Текст книги "Прощай, оружие! Иметь и не иметь"
Автор книги: Эрнест Хемингуэй
Жанр:
Зарубежная классика
сообщить о нарушении
Текущая страница: 6 (всего у книги 7 страниц)
– Ну что? Как поживаете? – Она пожала мне руку.
– Привет, – сказал Мейерс.
– Как скачки?
– Прекрасно. Лучше не бывает. Я выиграла три раза.

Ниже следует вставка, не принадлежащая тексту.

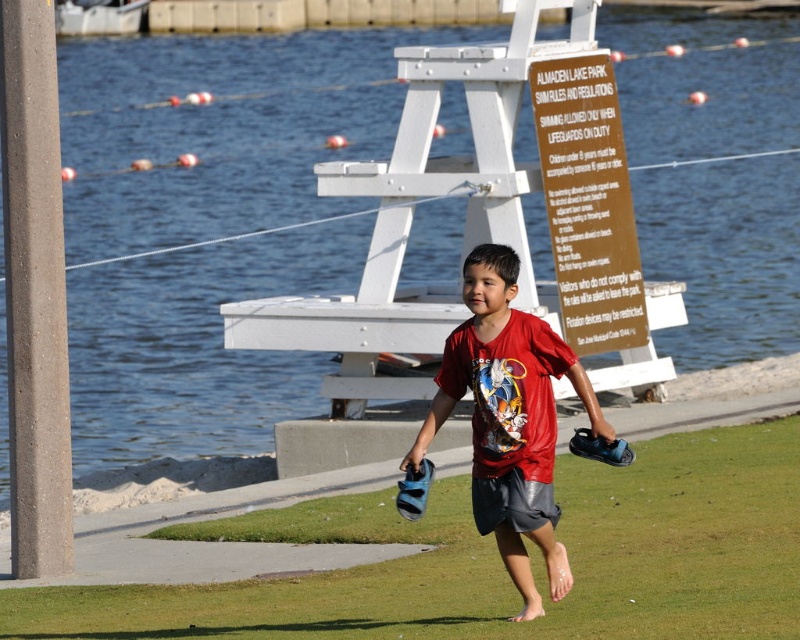 Does brown wooden sign at upper center lie in front of dark gray cotton shorts at center?

That is False.

Who is lower down, brown wooden sign at upper center or dark gray cotton shorts at center?

dark gray cotton shorts at center

Does point (558, 172) come in front of point (541, 513)?

No, it is not.

Locate an element on the screen. brown wooden sign at upper center is located at coordinates (588, 204).

From the picture: Measure the distance from green grass at center to red matte shirt at center.

A distance of 5.31 feet exists between green grass at center and red matte shirt at center.

Between green grass at center and red matte shirt at center, which one appears on the left side from the viewer's perspective?

green grass at center is more to the left.

Where is `green grass at center`? This screenshot has width=800, height=640. green grass at center is located at coordinates (498, 561).

Is green grass at center smaller than dark gray cotton shorts at center?

Indeed, green grass at center has a smaller size compared to dark gray cotton shorts at center.

Which is in front, point (568, 611) or point (548, 518)?

Point (568, 611) is more forward.

I want to click on green grass at center, so click(x=498, y=561).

– А вы? – спросил я у Мейерса.
– Неплохо. Один раз выиграл.
– Я про него ничего не знаю, – сказала миссис Мейерс. – Он меня не посвящает.
– Да все у меня хорошо, – ответил он радушно. – Вы бы тоже выбрались. – Он оставлял впечатление человека, который то ли на тебя не смотрит, то ли принимает за кого-то другого.
– Выберусь, – пообещал я.
– Я собираюсь проведать вас в госпитале, – сказала миссис Мейерс. – У меня есть кое-что для мальчиков. Вы все мои мальчики. Мои ненаглядные.
– Вам будут рады.
– Мои ненаглядные. Вы тоже. Вы один из моих мальчиков.

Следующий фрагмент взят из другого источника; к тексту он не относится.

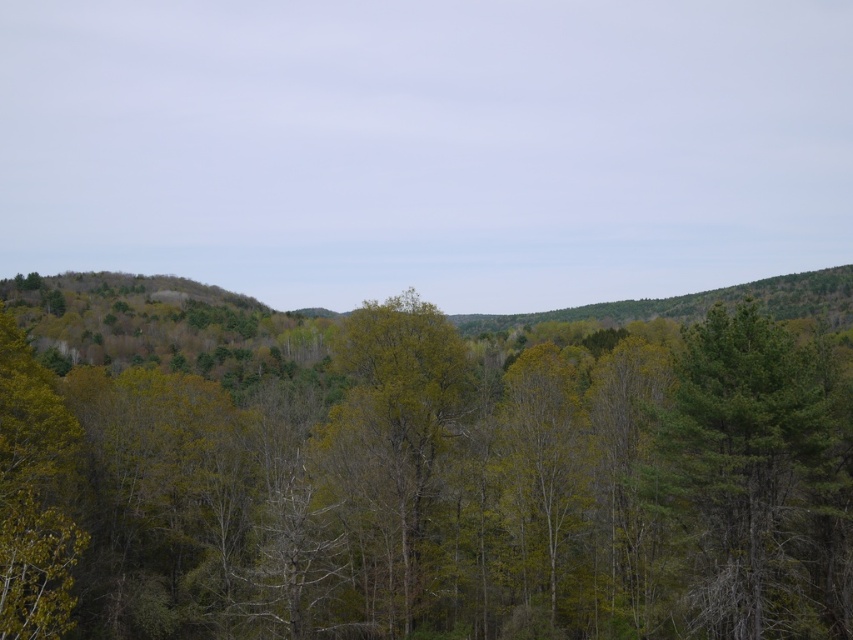 Find the location of a particular element. The image size is (853, 640). green matte tree at center is located at coordinates (426, 481).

– Мне пора возвращаться, – сказал я.
– Передайте мои приветы дорогим мальчикам. У меня для них много чего есть. Отличная марсала и пироги.
– Всего хорошего, – сказал я. – Они будут страшно рады вам.
– Всего хорошего, – подхватила миссис Мейерс. – Приходите на галерею. Вы знаете, где мой столик. Мы там каждый вечер.
Я пошел дальше. Захотелось купить в «Кове» чего-нибудь для Кэтрин. В результате купил коробку шоколада и, пока продавщица ее заворачивала, подошел к барной стойке. Там сидели пара британцев и несколько авиаторов. Я выпил мартини в одиночку, расплатился, взял на выходе коробку шоколада и двинулся дальше в сторону госпиталя. Возле небольшого бара неподалеку от «Ла Скалы» я увидел знакомых: вице-консула, двух парней, занимавшихся оперным пением, и Этторе Моретти, итальянца из Сан-Франциско, воевавшего в национальной армии. Я с ними выпил. Один из певцов, Ральф Симмонс, выступал под псевдонимом Энрико Дель Кредо. Я не знал, какой у него голос, но он всякий раз подавал дело так, будто вот-вот у него случится нечто грандиозное. Он был упитанный, а кожа вокруг носа и губ шелушилась, как от сенной лихорадки. Ральф недавно вернулся из Пьяченцы, где был бесподобен в «Тоске».
– Вы, конечно, ни разу меня не слышали? – спросил он меня.
– А когда вы будете петь здесь?
– Осенью в «Ла Скале».
– Тебя забросают креслами, – встрял Этторе. – Вы слышали, что в Модене его забросали креслами?
– Наглое вранье.
– Да, – подтвердил Этторе. – Я там был и сам запустил в него шесть кресел.
– Макаронник из Фриско.
– Ему не дается итальянский, – продолжал Этторе. – И куда бы он ни приехал, его забрасывают креслами.
– Оперный театр в Пьяченце самый сложный в Северной Италии, – заявил второй тенор. – Поверьте, петь там – такое испытание! – Этого звали Эдгар Сондерс, а выступал он под псевдонимом Эдуардо Джованни.
– Я хочу своими глазами посмотреть, как вас забросают креслами, – сказал Этторе. – Вы не можете петь на итальянском.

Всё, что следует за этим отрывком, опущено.